BEGIN
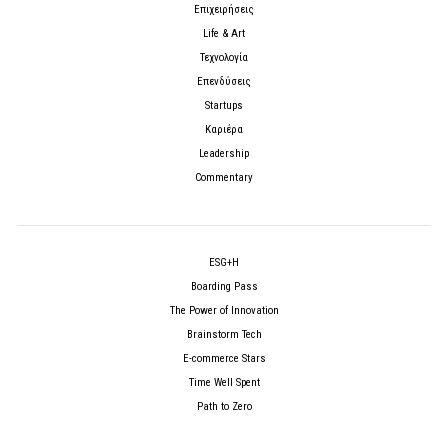
Επιχειρήσεις
Life & Art
Τεχνολογία
Επενδύσεις
Startups
Καριέρα
Leadership
Commentary
ESG+H
Boarding Pass
The Power of Innovation
Brainstorm Tech
E-commerce Stars
Time Well Spent
Path to Zero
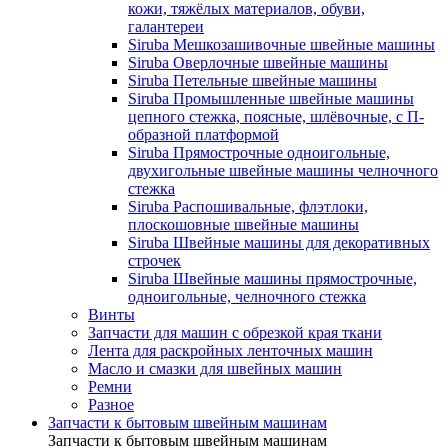
кожи, тяжёлых материалов, обуви,
галантереи
Siruba Мешкозашивочные швейные машины
Siruba Оверлочные швейные машины
Siruba Петельные швейные машины
Siruba Промышленные швейные машины
цепного стежка, поясные, шлёвочные, с П-
образной платформой
Siruba Прямострочные одноигольные,
двухигольные швейные машины челночного
стежка
Siruba Распошивальные, флэтлоки,
плоскошовные швейные машины
Siruba Швейные машины для декоративных
строчек
Siruba Швейные машины прямострочные,
одноигольные, челночного стежка
Винты
Запчасти для машин с обрезкой края ткани
Лента для раскройных ленточных машин
Масло и смазки для швейных машин
Ремни
Разное
Запчасти к бытовым швейным машинам
Запчасти к бытовым швейным машинам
END
WORK TASK: No line should appear in the answer except those from the one containing "двухигольные швейные машины челночного" through the last line of the listing, each retyped exactly.

RESULT OF THIS TASK:
двухигольные швейные машины челночного
стежка
Siruba Распошивальные, флэтлоки,
плоскошовные швейные машины
Siruba Швейные машины для декоративных
строчек
Siruba Швейные машины прямострочные,
одноигольные, челночного стежка
Винты
Запчасти для машин с обрезкой края ткани
Лента для раскройных ленточных машин
Масло и смазки для швейных машин
Ремни
Разное
Запчасти к бытовым швейным машинам
Запчасти к бытовым швейным машинам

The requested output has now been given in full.